ARTIFICIAL INTELLIGENCE PROJECT PORTFOLIO
- What is Sentiment Analysis?
Sentiment is a thought or view or opinion of a person related to a topic or an object. “Sentiment analysis which is also known as opinion mining refers to the use of natural language processing, text analysis and computational linguistics to identify and extract subjective information in source materials .” [1] It is a form of Artificial Intelligence technique, as it automates the process of classification of sentiments of unstructured text. This leads to the reduction of human efforts for the evaluation of the sentiments of a text provided. One of the set of documents used for determining “polarity” about specific objects is online movie reviews. Sentiment Analysis is a text classification technique which primarily determines the binary polarity (positive or negative) of a document or determines the opinion of a speaker or a writer with respect to the topic as shown in Fig 1. It is very helpful in the survey of the trends of public opinion in social media for marketing purposes.

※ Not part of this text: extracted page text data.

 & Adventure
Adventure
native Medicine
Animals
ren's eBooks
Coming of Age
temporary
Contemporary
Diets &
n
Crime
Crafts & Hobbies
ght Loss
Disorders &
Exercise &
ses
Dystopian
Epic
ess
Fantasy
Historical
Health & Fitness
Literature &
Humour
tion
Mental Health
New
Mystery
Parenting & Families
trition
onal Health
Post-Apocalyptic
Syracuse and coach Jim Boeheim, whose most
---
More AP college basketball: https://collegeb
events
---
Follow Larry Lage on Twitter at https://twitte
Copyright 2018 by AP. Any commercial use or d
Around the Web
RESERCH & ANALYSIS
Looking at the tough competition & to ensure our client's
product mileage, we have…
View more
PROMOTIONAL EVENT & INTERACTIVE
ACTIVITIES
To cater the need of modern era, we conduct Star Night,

Text classification based on sentiment is more challenging as compared to text classification based on topic. Using the large movie reviews dataset of Internet Movie Database (IMDB) [2] [3], I have focused on two possible categories for classification - positive and negative using three machine learning techniques namely Multinomial Naive Bayes, Support Vector Machine, and Logistic Regression (Max Entropy). I have further evaluated their performance to classify the movie reviews based on sentiment. Additionally, I have compared the techniques based on accuracy, recall and f1-score. I have successfully achieved better accuracy (approximately 91%) that is better than results mentioned in [4] by parameter tuning and variations in features.

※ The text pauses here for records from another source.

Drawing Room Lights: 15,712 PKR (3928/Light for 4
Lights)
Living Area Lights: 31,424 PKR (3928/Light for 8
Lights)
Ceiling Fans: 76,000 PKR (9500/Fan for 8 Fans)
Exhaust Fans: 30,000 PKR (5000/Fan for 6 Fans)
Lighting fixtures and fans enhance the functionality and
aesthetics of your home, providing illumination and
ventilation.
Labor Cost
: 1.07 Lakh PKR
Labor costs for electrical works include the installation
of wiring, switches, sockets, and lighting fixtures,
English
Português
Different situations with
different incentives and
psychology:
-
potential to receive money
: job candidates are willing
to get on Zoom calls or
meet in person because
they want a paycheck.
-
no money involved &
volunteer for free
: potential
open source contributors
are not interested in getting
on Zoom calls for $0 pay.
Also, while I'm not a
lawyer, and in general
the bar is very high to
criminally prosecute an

Fig. 1 Sentiment Analysis : Positive or Negative? [17]
- Why Sentiment Analysis is Important?
Sentiment Analysis and Artificial Intelligence
Overall, Sentiment Analysis acts as an Artificial Intelligence technique to incorporate human psychological knowledge into machines in order to train them to automatically identify the type of emotions in a text[ 12]. Various areas where this technique can be applied are mass opinion estimation , psychiatric treatment, corporate reputation measurement, political orientation categorization, stock market prediction, customer preference study, public opinion study and so on[ 12].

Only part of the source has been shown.